Wait Problem

German scientists have too much time on their hands. Instead of devoting themselves to something important, like curing people who enjoy wearing lederhosen, they’ve instead been preoccupied with researching how much time the average person, over an average 78-year lifespan, sits on the toilet. Six months, if you’d like to know.     

According to a study published in the German science magazine Geo Wissen (which I was reading while sitting on the toilet), the average person will also spend five and a half years watching television, four years doing housework, and twenty-four years and four months sleeping.  

For some reason I was particularly struck by how much of a lifetime a normal commuter spends stuck in traffic. Six months. Six months waiting for a light to change, an accident to be cleared, rush hour to start rushing… Six months sitting in a car.

Standing in line at a checkout aisle irks me the most. Especially when there are twenty cash registers but only one is open. I always get behind the person who wants to pay for a Kit Kat with a personal check. Or takes ten minutes to dig through her purse for exact change, like there’s an “Exact Change Award” or something.
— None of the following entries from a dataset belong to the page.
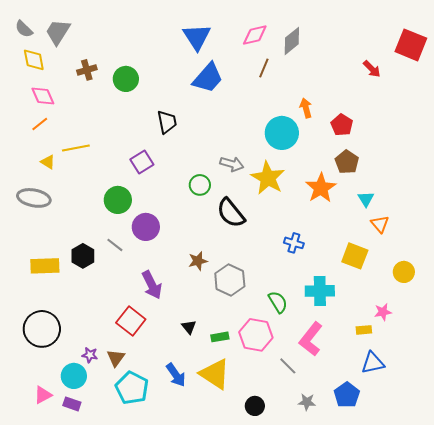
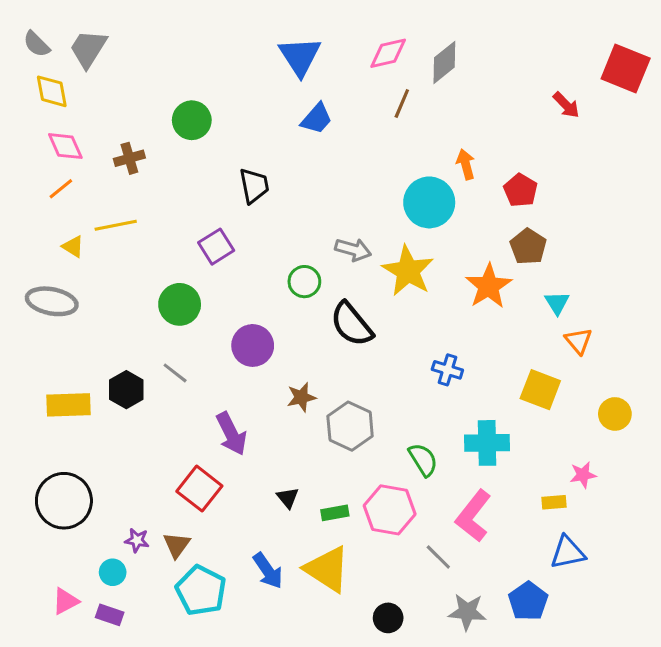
brown cross: (87, 70) -> (129, 158), moved
blue trapezoid: (208, 78) -> (317, 119), size x0.7
purple circle: (146, 227) -> (253, 345), moved
cyan circle: (74, 376) -> (113, 572), size x0.7
gray star: (307, 402) -> (467, 612), size x1.4

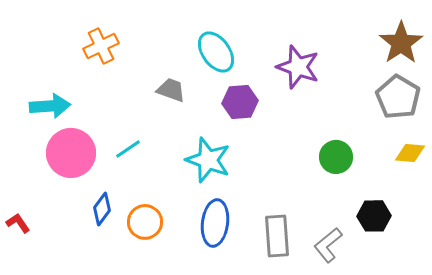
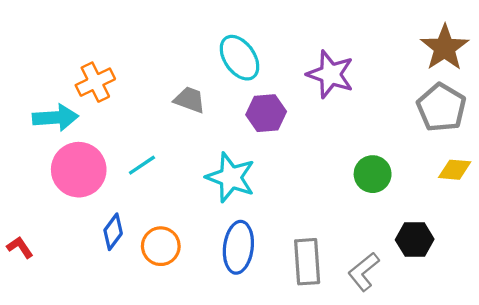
orange cross: (101, 46) -> (95, 82), moved

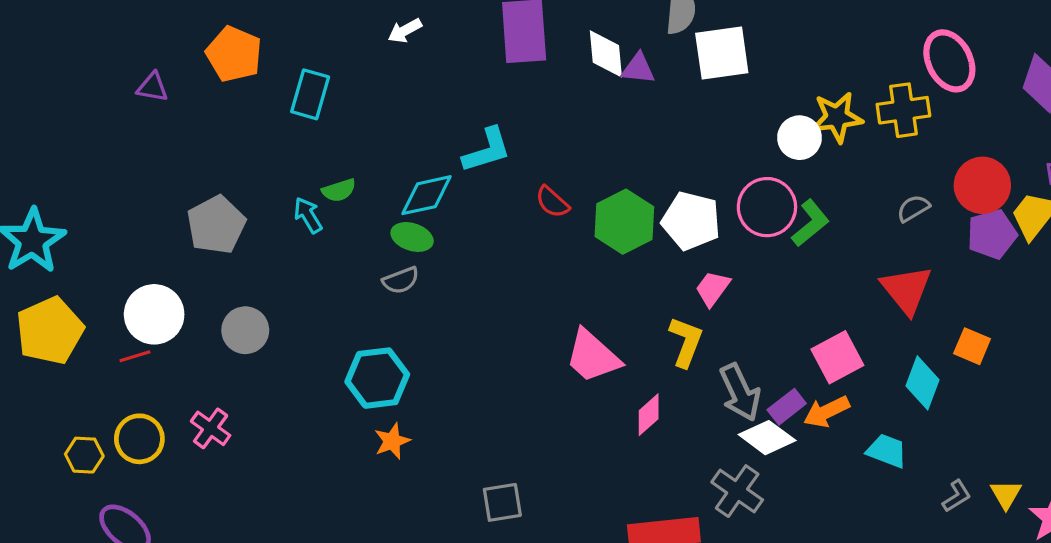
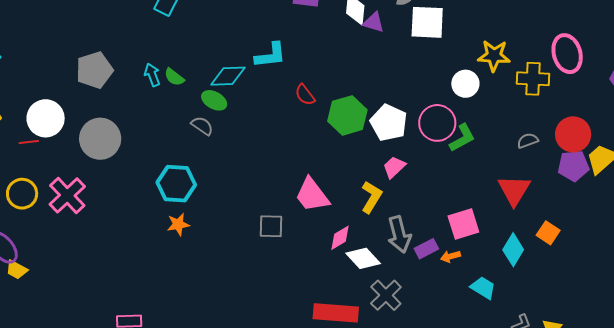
yellow star: (837, 117) -> (494, 56), moved
green semicircle: (339, 190) -> (174, 77), moved, turned 45
gray semicircle: (401, 280) -> (202, 126), turned -135
gray circle: (245, 330) -> (100, 139), size x1.4
orange arrow: (827, 412) -> (450, 256), size x0.7
pink cross: (211, 428) -> (67, 195), size x1.5
white diamond: (767, 438) -> (363, 258), moved
gray square: (502, 502) -> (271, 226), moved

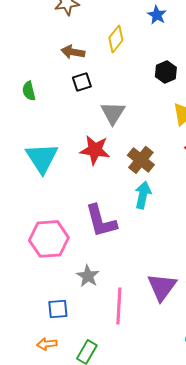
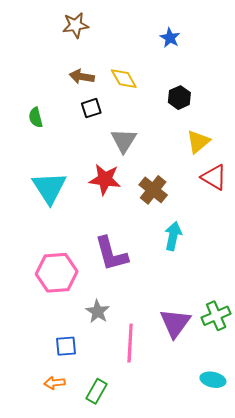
yellow diamond: (116, 39) -> (124, 79), moved, turned -68
cyan arrow: (143, 195) -> (173, 236), moved

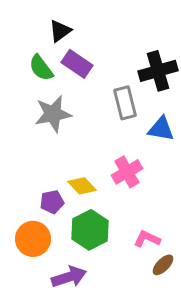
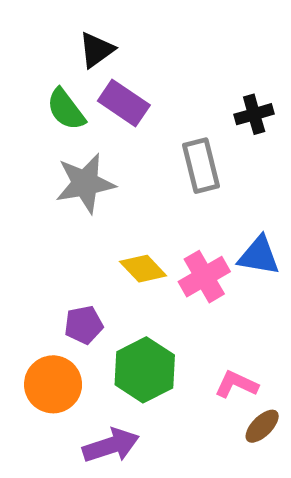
black cross: (158, 71) -> (254, 114), size x0.6
blue triangle: (161, 129) -> (259, 256), moved
yellow diamond: (82, 186) -> (143, 269), moved

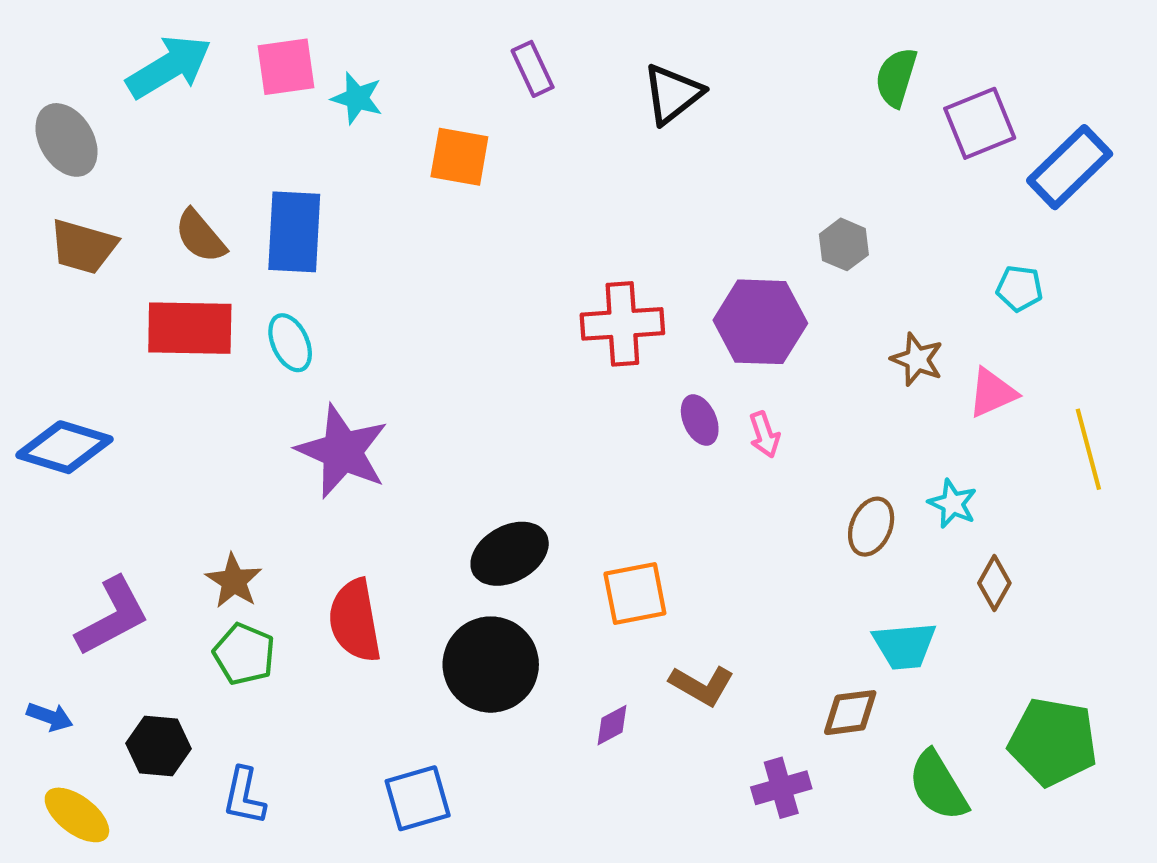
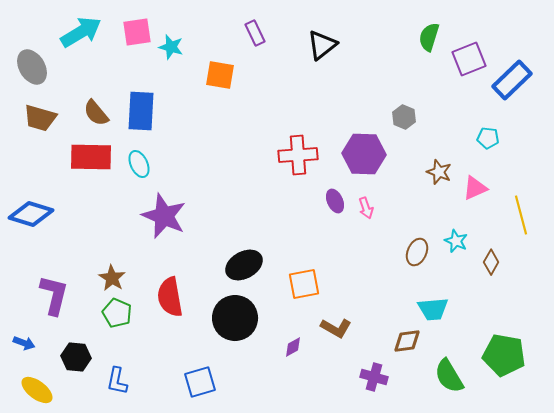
brown diamond: (994, 583) -> (491, 262), moved
purple L-shape: (112, 616) -> (54, 295), turned -48
purple cross: (781, 788) -> (374, 377), turned 32

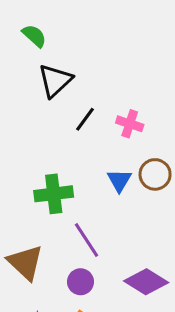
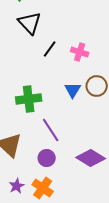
black triangle: (55, 81) -> (30, 23), turned -30

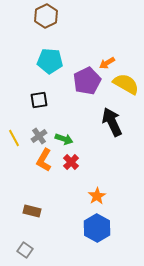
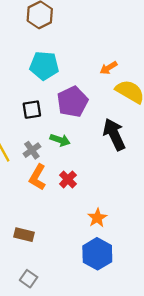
purple pentagon: (87, 81) -> (72, 102), moved
green arrow: (64, 139) -> (60, 140), moved
gray square: (25, 250) -> (29, 279), moved

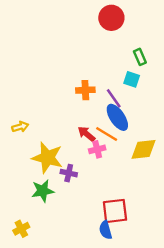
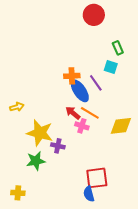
blue ellipse: (117, 117) -> (80, 91), moved
pink cross: (97, 149) -> (82, 126), turned 32
yellow cross: (21, 229) -> (18, 193), turned 32

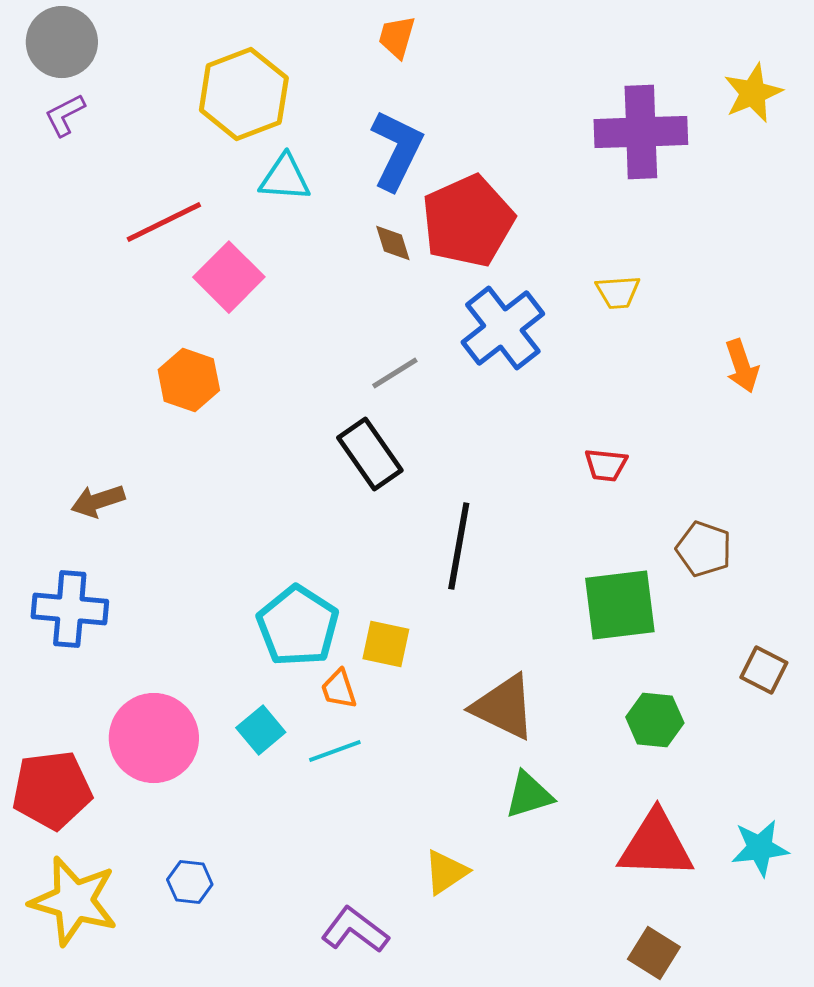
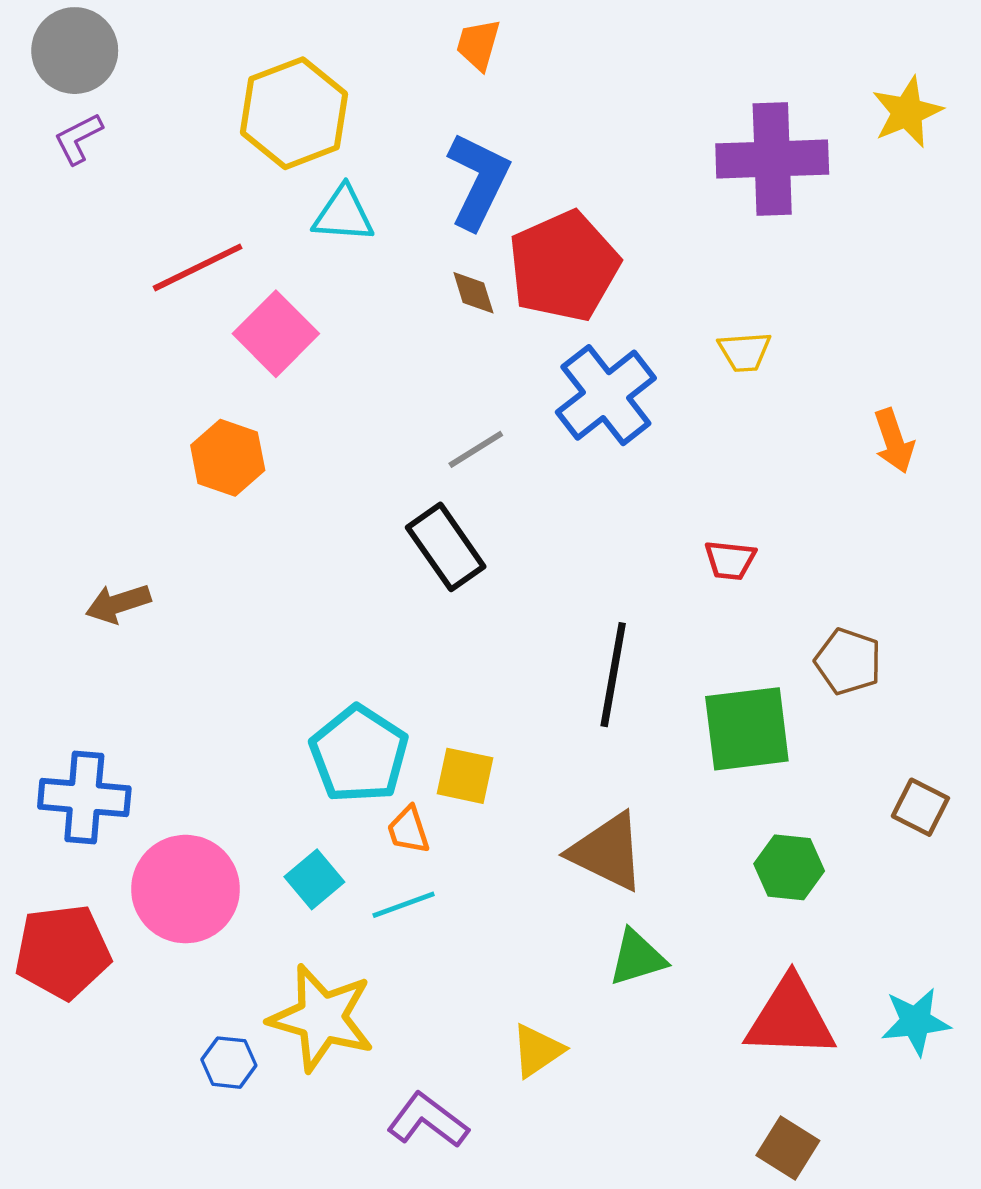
black line: (459, 546) -> (613, 675), moved
blue cross: (70, 609) -> (84, 797), moved
yellow star: (74, 901) -> (322, 1018), moved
Or I get behind a guy who knows the cashier, and he and Hello My Name Is Gladys bring time to a standstill as they exchange details about their recent colonoscopies.

I should be more patient in these circumstances, but I guess I have a wait problem.

Of course, nothing’s so difficult at times as waiting on God to do something you want Him to. Part of the problem, of course, is that God may not be planning to do the thing you want Him to. And He’s under no compulsion to do it either (because He’s God, y’know, not a genie).

We’re not Aladdins. God doesn’t grant us whatever we wish if we just pray hard enough for it, let alone always grant it right away. There is power in sincere prayer, but prayer is not always answered the way we desire, even when it’s fervently and consistently prayed on behalf of someone else. Whatever God bestows or denies, I’ve become convinced of one thing in the midst of confusion and perplexity and impatience: Whether the answer to prayer is “yes”, “no” or “not yet”, the response is from a supremely loving, perfectly wise God who has our best interests at heart. 

Not surprisingly, the hardest thing for me is to learn to see the blessing in “no” or “not yet”. For so long I’ve wanted certain things my way and now. But God the Father deals with me the way any capable parent ought to handle a selfish, impatient child: He teaches me not only that I shouldn’t expect to always get what I want, when I want, but also that what I want is not necessarily what’s best for me.   

A sign of spiritual maturity is when our prayers are a lot less like “Lord, bless me and bless me now” and a lot more like “Lord, make me now a blessing to others.” Then the tyranny of self-centeredness is toppled and we experience the joy that comes from realizing that our deepest needs are met in meeting the needs of others. When I don’t insist on having things my way, impatience retreats like a Hollywood celebrity invited to a Republican fundraiser.

God’s timing is often frustrating to us, but the promise in the Book of Isaiah is that “those who hope in the Lord will renew their strength. They will soar on wings like eagles.” If you want to fly like an eagle, not an ego, then put your hope in the Lord to make you a patient, others-centered person.

Have you decided to do it yet? Have you? C’mon, I haven’t got all day.